Approximately half the deaths of patients with SAP occur within 2 weeks of onset.²⁸ Early morbidity and mortality in patients with SAP are attributable to organ failure secondary to systemic inflammatory response syndrome. The remaining deaths occur because of later complications of infected necrosis. Exocrine and endocrine insufficiency can occur among survivors of SAP, especially if there has been loss of a significant portion of pancreatic parenchyma from scarring or resection.²⁹ Pancreatic duct strictures, pancreatic duct leak with recurrent pseudocyst, or complete disconnection of the duct in the head of the gland from that in the body and tail may also occur. Recurrent pseudocyst formation caused by a disconnected duct may require surgical removal of the disconnected pancreatic tail, leading to further loss of pancreatic function.

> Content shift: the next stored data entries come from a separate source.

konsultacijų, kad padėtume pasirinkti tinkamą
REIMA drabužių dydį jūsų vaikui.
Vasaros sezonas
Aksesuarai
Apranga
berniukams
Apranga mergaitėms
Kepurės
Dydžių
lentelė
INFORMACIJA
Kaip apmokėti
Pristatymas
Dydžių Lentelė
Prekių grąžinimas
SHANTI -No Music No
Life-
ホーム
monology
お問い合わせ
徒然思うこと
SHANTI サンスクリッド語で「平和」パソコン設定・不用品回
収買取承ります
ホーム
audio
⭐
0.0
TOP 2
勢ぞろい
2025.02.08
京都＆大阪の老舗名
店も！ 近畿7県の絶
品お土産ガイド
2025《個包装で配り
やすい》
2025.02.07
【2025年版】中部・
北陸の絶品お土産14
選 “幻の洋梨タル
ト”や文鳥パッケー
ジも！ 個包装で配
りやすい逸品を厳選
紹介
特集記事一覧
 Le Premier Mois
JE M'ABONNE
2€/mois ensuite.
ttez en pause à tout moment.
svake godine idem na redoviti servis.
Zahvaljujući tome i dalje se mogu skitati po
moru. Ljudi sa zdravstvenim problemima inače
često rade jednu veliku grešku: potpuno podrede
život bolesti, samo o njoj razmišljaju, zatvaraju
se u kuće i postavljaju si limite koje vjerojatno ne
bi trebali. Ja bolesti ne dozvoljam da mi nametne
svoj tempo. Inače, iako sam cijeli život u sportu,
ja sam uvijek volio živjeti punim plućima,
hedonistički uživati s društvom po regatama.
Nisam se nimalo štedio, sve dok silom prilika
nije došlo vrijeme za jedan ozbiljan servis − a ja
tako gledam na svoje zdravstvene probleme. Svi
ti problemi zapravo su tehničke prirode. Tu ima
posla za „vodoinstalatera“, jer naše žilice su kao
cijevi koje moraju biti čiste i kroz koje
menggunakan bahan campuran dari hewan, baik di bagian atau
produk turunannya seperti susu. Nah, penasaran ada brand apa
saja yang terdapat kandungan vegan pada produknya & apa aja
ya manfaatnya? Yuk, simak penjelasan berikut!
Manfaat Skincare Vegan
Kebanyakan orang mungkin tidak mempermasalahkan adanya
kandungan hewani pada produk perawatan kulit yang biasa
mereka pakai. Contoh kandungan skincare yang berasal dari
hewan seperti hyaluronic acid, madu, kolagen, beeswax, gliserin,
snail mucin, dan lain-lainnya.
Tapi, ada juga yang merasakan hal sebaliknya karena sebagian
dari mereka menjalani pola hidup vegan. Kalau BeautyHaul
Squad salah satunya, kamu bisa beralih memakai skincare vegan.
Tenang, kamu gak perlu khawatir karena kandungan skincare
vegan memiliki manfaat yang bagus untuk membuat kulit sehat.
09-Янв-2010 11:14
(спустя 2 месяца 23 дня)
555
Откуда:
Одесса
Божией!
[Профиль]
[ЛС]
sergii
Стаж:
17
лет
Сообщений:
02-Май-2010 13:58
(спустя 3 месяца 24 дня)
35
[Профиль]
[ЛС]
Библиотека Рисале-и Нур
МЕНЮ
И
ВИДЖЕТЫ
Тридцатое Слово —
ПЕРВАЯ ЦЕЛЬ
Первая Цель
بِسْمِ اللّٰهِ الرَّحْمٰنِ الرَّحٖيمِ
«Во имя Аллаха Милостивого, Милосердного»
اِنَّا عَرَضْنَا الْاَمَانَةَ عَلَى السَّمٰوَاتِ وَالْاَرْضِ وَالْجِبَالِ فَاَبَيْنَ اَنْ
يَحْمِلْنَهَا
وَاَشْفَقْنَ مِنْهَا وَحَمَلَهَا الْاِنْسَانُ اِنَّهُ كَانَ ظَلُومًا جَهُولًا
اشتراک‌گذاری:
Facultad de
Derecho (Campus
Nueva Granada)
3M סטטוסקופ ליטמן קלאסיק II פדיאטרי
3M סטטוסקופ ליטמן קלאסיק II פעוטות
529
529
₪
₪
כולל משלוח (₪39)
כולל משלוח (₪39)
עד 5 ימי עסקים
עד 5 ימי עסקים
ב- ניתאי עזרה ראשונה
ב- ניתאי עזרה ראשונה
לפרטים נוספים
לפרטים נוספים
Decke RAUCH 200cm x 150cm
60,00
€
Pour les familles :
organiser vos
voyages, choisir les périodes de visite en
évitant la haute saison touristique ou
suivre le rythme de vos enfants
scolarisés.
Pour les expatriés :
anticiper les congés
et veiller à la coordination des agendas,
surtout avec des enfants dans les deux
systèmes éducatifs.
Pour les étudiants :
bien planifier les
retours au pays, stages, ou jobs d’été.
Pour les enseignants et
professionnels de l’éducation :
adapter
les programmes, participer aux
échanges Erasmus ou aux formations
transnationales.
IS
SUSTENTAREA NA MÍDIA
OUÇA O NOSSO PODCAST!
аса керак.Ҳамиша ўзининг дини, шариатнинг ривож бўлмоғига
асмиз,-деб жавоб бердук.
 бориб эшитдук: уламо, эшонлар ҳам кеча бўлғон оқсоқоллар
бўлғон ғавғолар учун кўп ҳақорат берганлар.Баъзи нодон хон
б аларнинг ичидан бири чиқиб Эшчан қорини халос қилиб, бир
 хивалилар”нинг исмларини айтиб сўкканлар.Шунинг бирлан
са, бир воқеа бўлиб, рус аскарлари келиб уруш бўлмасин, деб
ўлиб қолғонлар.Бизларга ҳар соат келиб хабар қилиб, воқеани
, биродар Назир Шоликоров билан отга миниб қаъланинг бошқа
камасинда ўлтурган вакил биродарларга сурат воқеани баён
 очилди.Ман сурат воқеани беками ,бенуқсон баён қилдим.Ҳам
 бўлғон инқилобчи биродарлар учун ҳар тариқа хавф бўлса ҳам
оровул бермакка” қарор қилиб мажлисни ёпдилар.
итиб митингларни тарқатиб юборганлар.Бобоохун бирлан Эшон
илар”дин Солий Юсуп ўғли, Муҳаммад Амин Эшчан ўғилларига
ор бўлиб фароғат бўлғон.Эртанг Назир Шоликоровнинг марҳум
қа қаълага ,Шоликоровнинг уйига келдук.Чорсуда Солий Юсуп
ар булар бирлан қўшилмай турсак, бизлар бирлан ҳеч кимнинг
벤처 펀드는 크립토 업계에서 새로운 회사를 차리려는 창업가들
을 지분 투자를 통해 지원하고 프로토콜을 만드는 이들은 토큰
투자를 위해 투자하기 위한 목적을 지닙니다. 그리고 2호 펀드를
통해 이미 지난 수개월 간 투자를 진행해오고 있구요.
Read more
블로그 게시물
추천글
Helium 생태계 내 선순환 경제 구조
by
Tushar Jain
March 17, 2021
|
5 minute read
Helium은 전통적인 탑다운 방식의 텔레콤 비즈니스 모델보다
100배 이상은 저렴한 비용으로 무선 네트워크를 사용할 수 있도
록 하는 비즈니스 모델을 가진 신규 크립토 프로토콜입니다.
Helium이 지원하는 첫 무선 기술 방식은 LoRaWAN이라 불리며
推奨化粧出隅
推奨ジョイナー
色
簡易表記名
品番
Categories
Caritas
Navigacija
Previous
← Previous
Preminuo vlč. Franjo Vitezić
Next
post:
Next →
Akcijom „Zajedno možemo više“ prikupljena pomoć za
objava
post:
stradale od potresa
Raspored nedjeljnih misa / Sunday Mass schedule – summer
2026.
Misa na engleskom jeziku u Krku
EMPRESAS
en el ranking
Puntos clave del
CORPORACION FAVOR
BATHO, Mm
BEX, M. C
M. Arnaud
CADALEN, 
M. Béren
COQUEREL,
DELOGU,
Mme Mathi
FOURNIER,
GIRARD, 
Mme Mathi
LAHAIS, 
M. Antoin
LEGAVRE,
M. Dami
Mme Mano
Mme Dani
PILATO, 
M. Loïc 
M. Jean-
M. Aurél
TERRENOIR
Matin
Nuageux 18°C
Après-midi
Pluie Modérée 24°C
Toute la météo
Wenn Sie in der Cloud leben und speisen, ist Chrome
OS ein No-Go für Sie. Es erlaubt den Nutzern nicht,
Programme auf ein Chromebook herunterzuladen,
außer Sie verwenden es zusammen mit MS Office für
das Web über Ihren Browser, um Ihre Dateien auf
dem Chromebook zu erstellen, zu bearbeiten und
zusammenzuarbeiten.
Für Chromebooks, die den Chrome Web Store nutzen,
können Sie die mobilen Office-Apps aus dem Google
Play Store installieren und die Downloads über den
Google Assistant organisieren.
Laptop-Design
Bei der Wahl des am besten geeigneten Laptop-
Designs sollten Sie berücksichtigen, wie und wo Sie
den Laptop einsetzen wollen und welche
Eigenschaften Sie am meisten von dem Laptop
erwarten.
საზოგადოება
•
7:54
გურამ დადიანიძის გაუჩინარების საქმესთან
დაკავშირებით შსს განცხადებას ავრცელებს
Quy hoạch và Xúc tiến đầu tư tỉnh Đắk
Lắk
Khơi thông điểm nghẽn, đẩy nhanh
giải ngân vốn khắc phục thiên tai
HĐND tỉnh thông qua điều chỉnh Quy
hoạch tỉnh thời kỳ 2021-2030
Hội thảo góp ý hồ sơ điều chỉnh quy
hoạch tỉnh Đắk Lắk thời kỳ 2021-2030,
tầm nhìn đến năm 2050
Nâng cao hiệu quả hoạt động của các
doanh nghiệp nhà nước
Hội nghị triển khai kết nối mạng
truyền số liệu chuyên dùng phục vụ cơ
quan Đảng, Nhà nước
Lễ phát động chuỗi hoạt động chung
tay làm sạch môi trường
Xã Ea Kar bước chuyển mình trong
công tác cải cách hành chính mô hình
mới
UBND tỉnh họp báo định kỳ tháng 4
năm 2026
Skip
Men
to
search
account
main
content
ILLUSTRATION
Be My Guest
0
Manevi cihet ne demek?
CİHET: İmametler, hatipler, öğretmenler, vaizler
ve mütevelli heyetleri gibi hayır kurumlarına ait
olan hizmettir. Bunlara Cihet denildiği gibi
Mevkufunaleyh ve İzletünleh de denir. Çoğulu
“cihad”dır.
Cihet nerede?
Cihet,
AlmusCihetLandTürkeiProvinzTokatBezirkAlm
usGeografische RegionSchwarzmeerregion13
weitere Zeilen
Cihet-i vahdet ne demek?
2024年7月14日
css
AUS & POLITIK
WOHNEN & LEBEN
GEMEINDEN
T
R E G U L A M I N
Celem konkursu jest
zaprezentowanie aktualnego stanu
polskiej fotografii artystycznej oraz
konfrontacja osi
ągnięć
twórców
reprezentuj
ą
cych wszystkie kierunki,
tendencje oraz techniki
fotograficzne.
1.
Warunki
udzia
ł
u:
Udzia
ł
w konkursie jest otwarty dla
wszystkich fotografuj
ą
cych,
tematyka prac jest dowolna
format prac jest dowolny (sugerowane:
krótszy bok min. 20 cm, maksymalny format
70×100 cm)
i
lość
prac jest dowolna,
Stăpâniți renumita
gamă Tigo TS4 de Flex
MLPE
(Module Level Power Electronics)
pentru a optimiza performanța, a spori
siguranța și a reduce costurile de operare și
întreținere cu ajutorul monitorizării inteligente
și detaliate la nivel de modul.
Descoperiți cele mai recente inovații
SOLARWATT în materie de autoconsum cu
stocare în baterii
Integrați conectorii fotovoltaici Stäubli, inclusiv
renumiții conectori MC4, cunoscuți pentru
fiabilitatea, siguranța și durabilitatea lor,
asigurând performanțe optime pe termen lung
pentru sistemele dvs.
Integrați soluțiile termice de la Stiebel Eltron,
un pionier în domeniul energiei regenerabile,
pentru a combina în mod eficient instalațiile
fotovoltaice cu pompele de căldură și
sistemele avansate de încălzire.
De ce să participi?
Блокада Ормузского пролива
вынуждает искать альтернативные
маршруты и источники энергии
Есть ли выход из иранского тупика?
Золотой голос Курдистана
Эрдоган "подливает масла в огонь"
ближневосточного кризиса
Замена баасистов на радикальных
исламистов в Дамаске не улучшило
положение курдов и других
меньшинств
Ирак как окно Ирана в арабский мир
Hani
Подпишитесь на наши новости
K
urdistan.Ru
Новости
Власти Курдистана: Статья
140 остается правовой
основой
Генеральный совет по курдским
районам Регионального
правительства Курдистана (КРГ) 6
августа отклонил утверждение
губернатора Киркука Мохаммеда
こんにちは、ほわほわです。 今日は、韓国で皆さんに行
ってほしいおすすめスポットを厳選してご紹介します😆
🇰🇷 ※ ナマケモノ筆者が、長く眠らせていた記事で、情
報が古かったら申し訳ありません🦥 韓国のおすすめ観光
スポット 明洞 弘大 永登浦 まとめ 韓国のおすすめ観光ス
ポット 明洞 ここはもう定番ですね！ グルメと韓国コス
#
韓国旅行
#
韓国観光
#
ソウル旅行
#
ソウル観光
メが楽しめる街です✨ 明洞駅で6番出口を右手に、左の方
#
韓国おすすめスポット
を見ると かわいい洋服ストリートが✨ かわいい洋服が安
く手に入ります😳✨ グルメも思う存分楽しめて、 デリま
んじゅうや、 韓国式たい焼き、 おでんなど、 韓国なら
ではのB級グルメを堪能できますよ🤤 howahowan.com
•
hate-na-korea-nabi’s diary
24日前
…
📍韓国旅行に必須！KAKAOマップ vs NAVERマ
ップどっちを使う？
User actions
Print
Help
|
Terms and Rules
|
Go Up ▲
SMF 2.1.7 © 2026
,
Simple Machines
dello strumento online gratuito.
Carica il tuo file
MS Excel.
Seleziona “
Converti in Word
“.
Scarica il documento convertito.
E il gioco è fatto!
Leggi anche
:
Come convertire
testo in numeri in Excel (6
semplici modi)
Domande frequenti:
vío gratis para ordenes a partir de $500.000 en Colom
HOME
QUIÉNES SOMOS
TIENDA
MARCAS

Important recent advances have improved our understanding of the natural history of SAP. Disease activity can be more accurately assessed using various clinical, biochemical, and immunologic markers, along with the several scoring systems for early assessment of severity. Interventions, such as endoscopic sphincterotomy, prophylactic antibiotics, enteral nutrition, and minimally invasive surgery, and the timing of such interventions are also better understood. Despite these advances, SAP continues to have considerable mortality and morbidity. The exact role of proteases and cytokines in the pathogenesis of SAP is being critically evaluated. Several new organ failure scoring systems and biochemical and immunologic markers for earlier diagnosis are being studied prospectively. Antiprotease and anticytokine agents are being evaluated in animal models. Patients with SAP are currently best treated in centers with multidisciplinary expertise. Continuing advances in understanding the natural history of the disease, pathogenesis, and severity assessment will be translated into improved management of SAP, with hopefully better outcomes.